Wednesday 2 March 2016

Hello again...


It has been a very loooong time since I posted, for anyone who likes to read my blog regularly I am sorry... I hope there is someone who does... :)

I could go through the long list of reasons I haven't posted in a while: sinus infections, flu, baby not sleeping, baby teething, working lots, a house move and a new job... the list can go on. But the basic reason is just being so busy and not feeling very inspired lately.

However, I am hoping I will now have a new lease of life into my blogging.

I feel like I should share something of my December and Christmas... Because that is where I last left this blog, and despite all that businsess I didnt managed to do half the things I had hoped. I had the typical visions of being a domestic goddess, earth Mother type with a Christmas that had Santa envious. Where I would be blissfully baking organic, refined sugarfree mince pies with a festive apron on and a lovely cooing baby sitting watching patiently in his highchair.


Typically I set myself up for a massive fail. Not foreseeing a house move mid December and the active nature of a 7 month old beginning to crawl. Seriously, how did he go from a snail pace shuffle to racing car fast in the space of a week? Any why oh why does he think the other side of the room is amazing mid nappy change?

Nothing gets you moving like chasing down a crawling baby with a dirty nappy half hanging off their cheeky bum!

I got no baking done, despite promising family lots of goodies. I feel bad about this! I have promised to make the festive treats next year instead... am I setting myself up for failure yet again? Probably.
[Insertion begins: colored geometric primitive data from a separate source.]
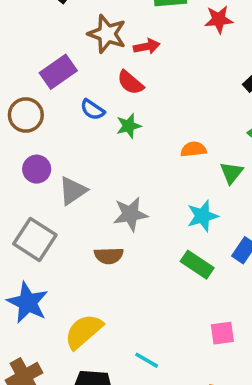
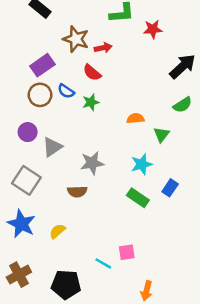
brown circle: (26, 115) -> (40, 95), moved
yellow semicircle: (84, 331) -> (57, 231), moved, size x0.6
pink square: (222, 333) -> (127, 252), moved

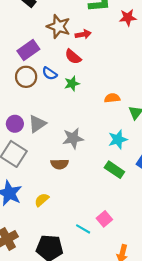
purple circle: (28, 132) -> (15, 124), moved
pink square: (127, 252) -> (104, 219), turned -32

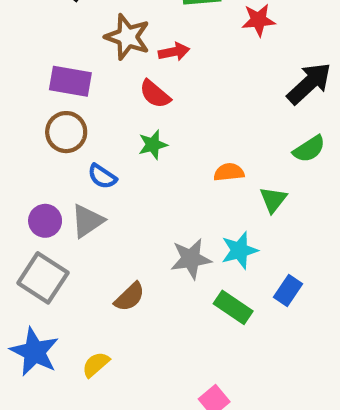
purple rectangle: (28, 50) -> (70, 81), turned 45
blue semicircle: (50, 73) -> (102, 176), moved
gray star: (73, 138) -> (191, 259), moved
brown semicircle: (60, 164) -> (130, 297), turned -42

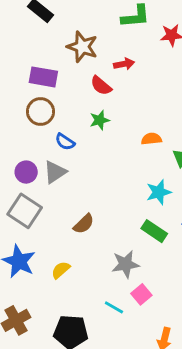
red arrow: (174, 52) -> (124, 64), moved
gray star: (191, 259) -> (125, 264), moved

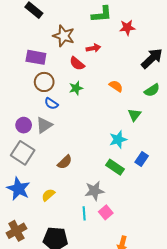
brown circle: (40, 112) -> (44, 82), moved
orange semicircle: (151, 139) -> (116, 86), moved, turned 40
cyan line: (114, 307) -> (84, 213), moved, turned 56

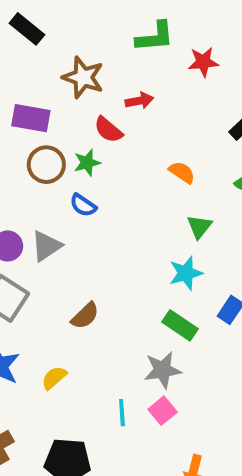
green star: (76, 88) -> (87, 163), moved
blue semicircle: (51, 104) -> (83, 205), moved
green triangle: (134, 115) -> (199, 227), moved
gray star: (94, 191) -> (163, 370), moved

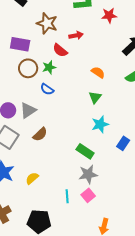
green triangle: (199, 227) -> (95, 97), moved
brown semicircle: (85, 316) -> (40, 134), moved
green rectangle: (180, 325) -> (85, 151), moved

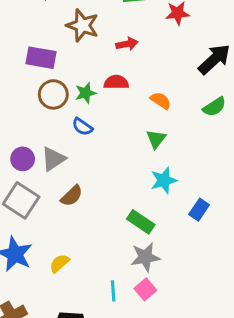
red semicircle: (60, 50) -> (116, 82), moved, turned 140

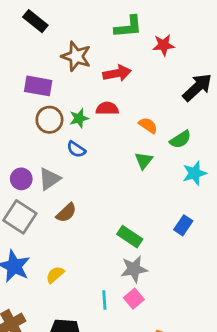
red arrow: (127, 44) -> (117, 73), size x1.4
green semicircle: (214, 107) -> (180, 139), moved
cyan star: (164, 180) -> (195, 173), moved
Christmas Eve and Day was not quite what I imagined either. I bought my baby the "Santa is coming to Sheffield" book, which is really lovely. I had imagined reading it to him on Christmas Eve, naturally he would be all serene. Maybe looking at me lovingly while I began a Christmas Eve tradition. Did it go like that? Hell no! He wiggled and wormed around on my lap, desperate to get away. It was a battle of wills, at one point my husband told me to give it up. But I was determined to finish the darn book... I finished the lovely story about Santa coming to Sheffield, but I wouldnt class it as a magical moment or parental "win".

Naturally my son barely slept the 2 nights leading up to Christmas and after being up until midnight putting up a trike on Christmas Eve I was exhausted. I was less earth mother, and mother of all zombies! I ended up cooking the worst roast I have ever done and forgot to have even one glass of festive tipple!

I just want to share my Christmas catastrophe, I feel like I need to warn other parents. It isnt all fairy lights and magical moments. The (parental) struggle is real, even over the festive season!